La première plainte vise la Socatri, filiale de retraitement de déchets d'Areva, pour "pollution des eaux". La seconde vise la société nucléaire Areva pour "abandon et dépôts illicites de déchets".
Dans la nuit du 7 au 8 juillet, une fuite d'effluents uranifères au site drômois de Socatri (filiale d'Areva) s'était déjà produite.
Greenpeace souhaite que "les responsabilités soient clairement établies, des sanctions prises" et que toute la lumière soit faite sur les événements, déclare Frédéric Marillier, de Greenpeace France, dans un communiqué.
La semaine dernière, plusieurs perquisitions ont été menées: les 11 et 22 juillet à la Socatri, et le 22 juillet au siège de l'Autorité de sûreté nucléaire (ASN) à Lyon.
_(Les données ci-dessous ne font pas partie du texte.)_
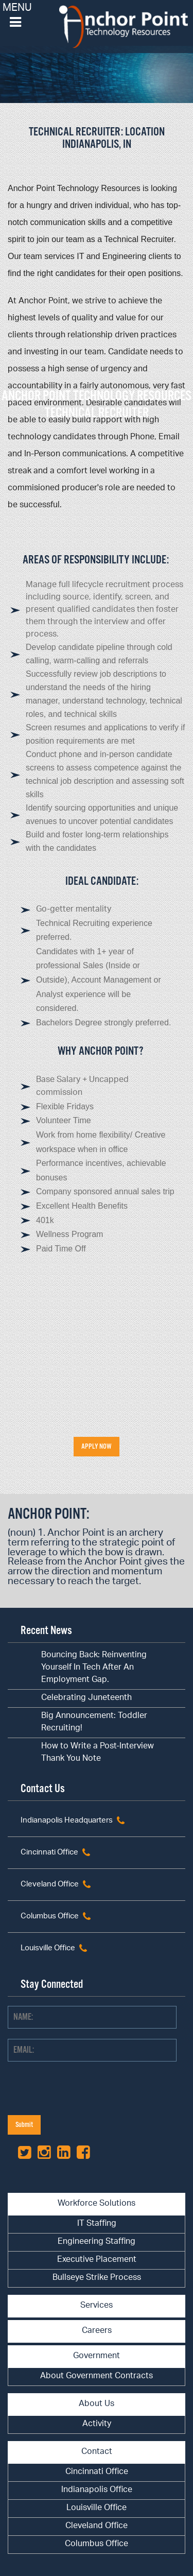 Image resolution: width=193 pixels, height=2576 pixels. What do you see at coordinates (96, 2376) in the screenshot?
I see `About Government Contracts` at bounding box center [96, 2376].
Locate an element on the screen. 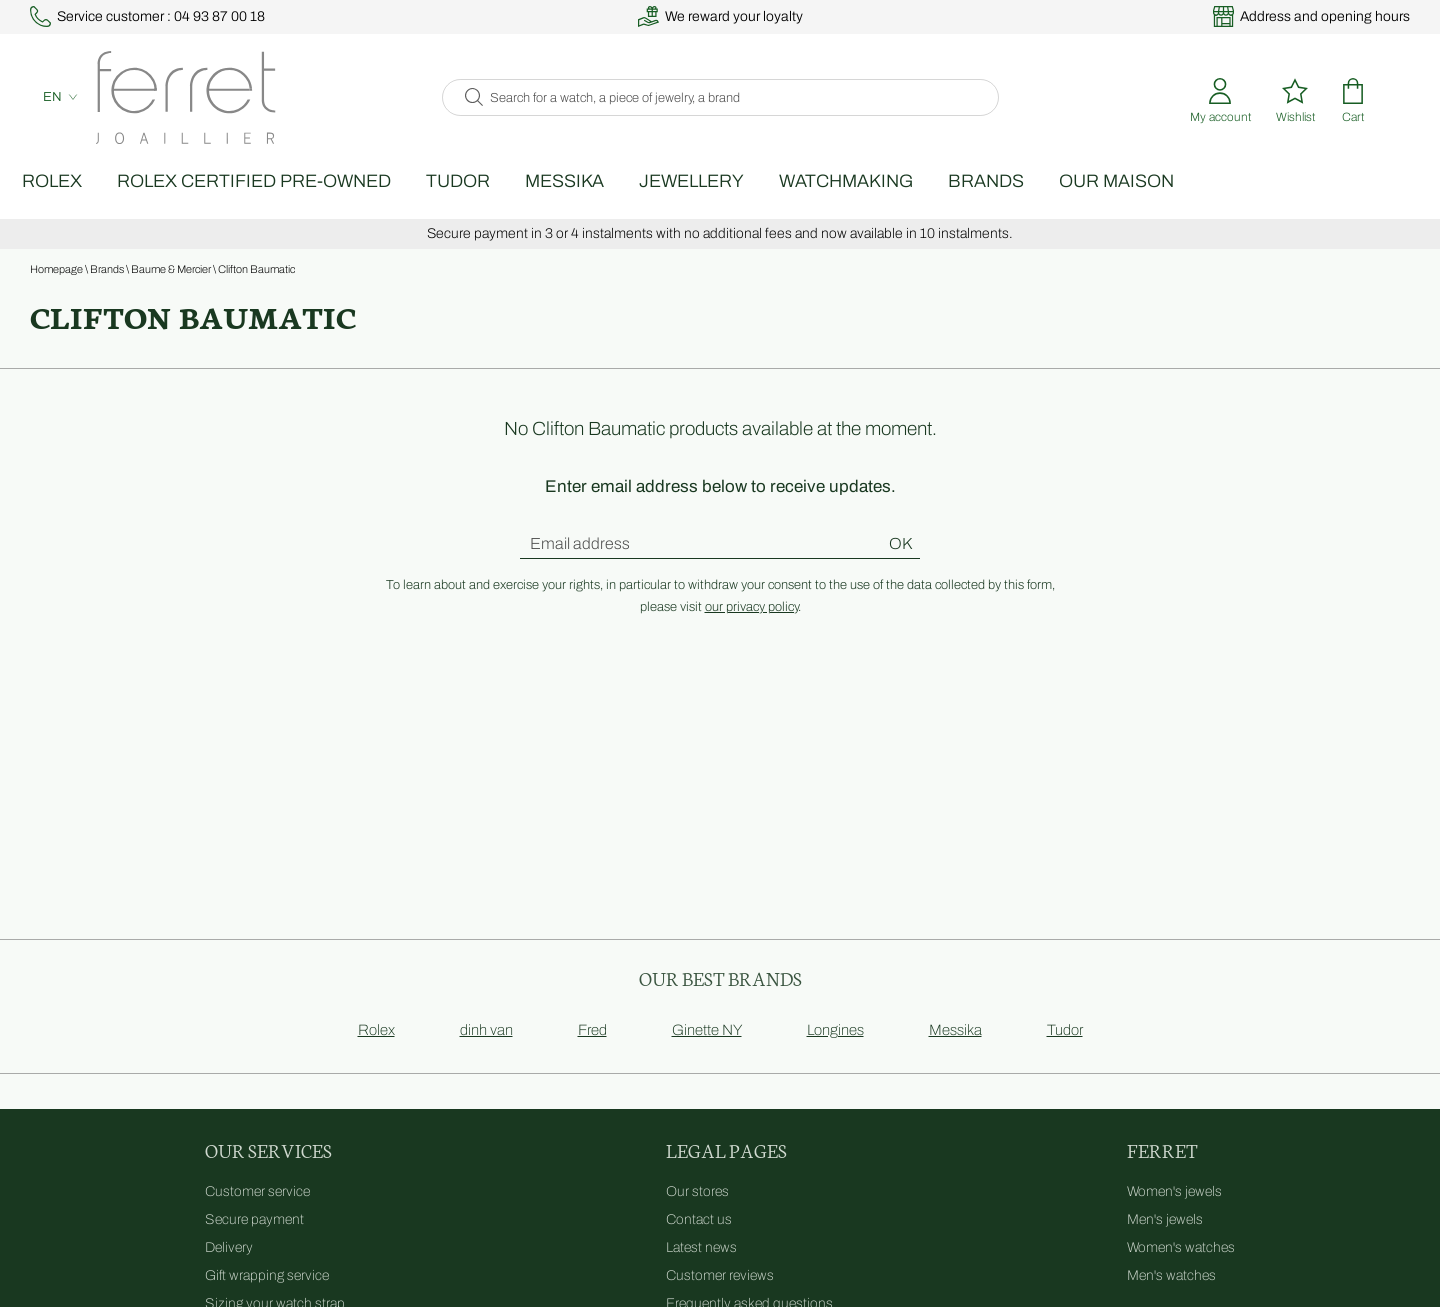 This screenshot has height=1307, width=1440. Baume & Mercier is located at coordinates (171, 291).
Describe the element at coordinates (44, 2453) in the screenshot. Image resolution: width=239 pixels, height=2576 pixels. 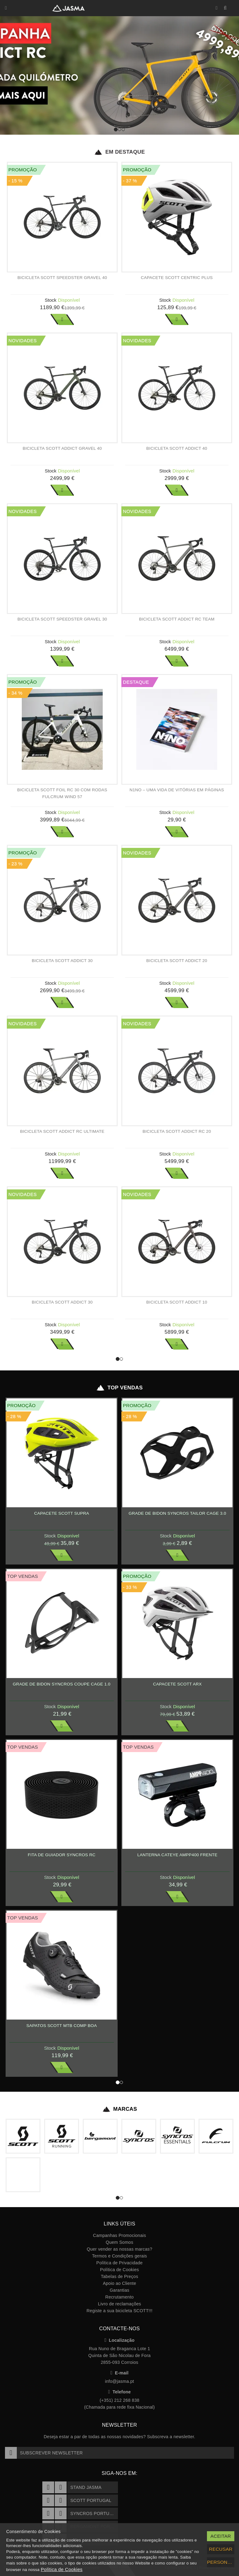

Après la fuite de 74 kg d'uranium du site nucléaire du Tricastin dans la nuit du 7 au 8 juillet, le parquet de Carpentras avait ouvert une enquête préliminaire et mandaté l'Office central de lutte contre les atteintes à l'environnement et à la santé publique (OCLAESP) ainsi que la section de recherches de Marseille. C'est dans le cadre de cette enquête que les gendarmes de l'OCLAESP ont effectué ces perquisitions à l'usine de la Socatri, filiale d'Areva.
Au-delà de la pollution engendrée par la fuite de la Socatri, une polémique a éclaté sur les conditions, notamment de délais, dans lesquelles l'incident a été signalé aux autorités par la direction de l'usine, comme elle en avait l'obligation. Après une enquête interne, Areva a nommé le 17 juillet un nouveau directeur à la Socatri. Le groupe a reconnu en outre un certain nombre de dysfonctionnements dans la gestion de l'incident et jugé que l'exploitant avait commis "l'erreur" d'avoir attendu "près de trois heures" pour prévenir les autorités.
Deux incidents en deux semaines
Un nouvel incident -le deuxième en deux semaines- a eu lieu le 23 juillet. Cent employés de la centrale nucléaire du Tricastin ont été "légèrement contaminés" par des radio-éléments qui se sont échappés d'un tuyau dans le bâtiment d'enceinte du réacteur numéro 4, à l'arrêt pour maintenance.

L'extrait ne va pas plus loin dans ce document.